Walang anuman Soggster! (You are welcome Soggster!) That is why we are here - to help each other. 

Oh, love knows no age. Not even that heartsick, mushy feeling! She must be really special, what with you going through all this.  You can tell her:

'Siyempre naman, ma-mi-miss kita.  Kung puede lang na huwag umuwi, gagawin ko' - _Of course I will miss you.  If I can only not go home, I won't._  But of course it still depends on you, hihi.


----------



## Westwood

Hi, id appreciate if you could translate this for me, just got it in a txt message   hehe.



> tuwing nakikita kita, nagustuhan kagad kita, pwede ka bang sumama sakin sa higaan



i tried using a dictionary but struggled. 

------ see  meet,                   you          you   the   go with in  bed

whenever/everytime/every - ? - see/meet, ? - soon/immediatly - you, ? - you - the - ? - ? - into - 

where my attempts.

thanks in advance!


----------



## meili

> tuwing nakikita kita, nagustuhan kagad kita, pwede ka bang sumama sakin sa higaan


 
To translate: 
Tuwing nakikita kita - Everytime I see you
Nagustuhan kagad (kaagad) kita - I liked you immediately
Pwede ka bang sumama sakin sa higaan - Can you join me in bed?               or                                                    Can/Would you come with me to bed?

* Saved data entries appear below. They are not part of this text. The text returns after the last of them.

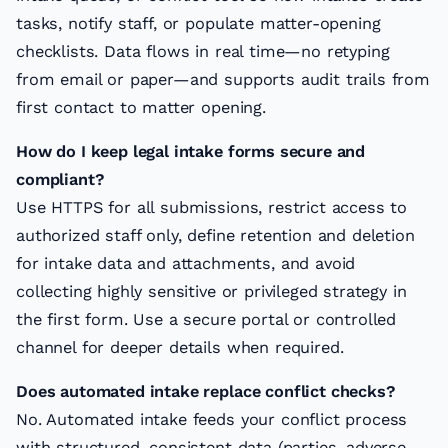
tasks, notify staff, or populate matter-opening
checklists. Data flows in real time—no retyping
from email or paper—and supports audit trails from
first contact to matter opening.
How do I keep legal intake forms secure and
compliant?
Use HTTPS for all submissions, restrict access to
authorized staff only, define retention and deletion
for intake data and attachments, and avoid
collecting highly sensitive or privileged strategy in
the first form. Use a secure portal or controlled
channel for deeper details when required.
Does automated intake replace conflict checks?
No. Automated intake feeds your conflict process
with structured, consistent data (parties, adverse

In one way or the other, the 3rd phrase somewhat suggests that you join him or her in bed (sexual connotation).


----------



## Westwood

haha, thanks! well, thats, umm, interesting reading


----------



## meili

Westwood said:
			
		

> haha, thanks! well, thats, umm, interesting reading


 
So you like being invited! he-he-he!


----------



## Soggster

meili said:
			
		

> Walang anuman Soggster! (You are welcome Soggster!) That is why we are here - to help each other.
> 
> Oh, love knows no age. Not even that heartsick, mushy feeling! She must be really special, what with you going through all this. You can tell her:
> 
> 'Siyempre naman, ma-mi-miss kita.  Kung puede lang na huwag umuwi, gagawin ko' - _Of course I will miss you.  If I can only not go home, I won't._  But of course it still depends on you, hihi.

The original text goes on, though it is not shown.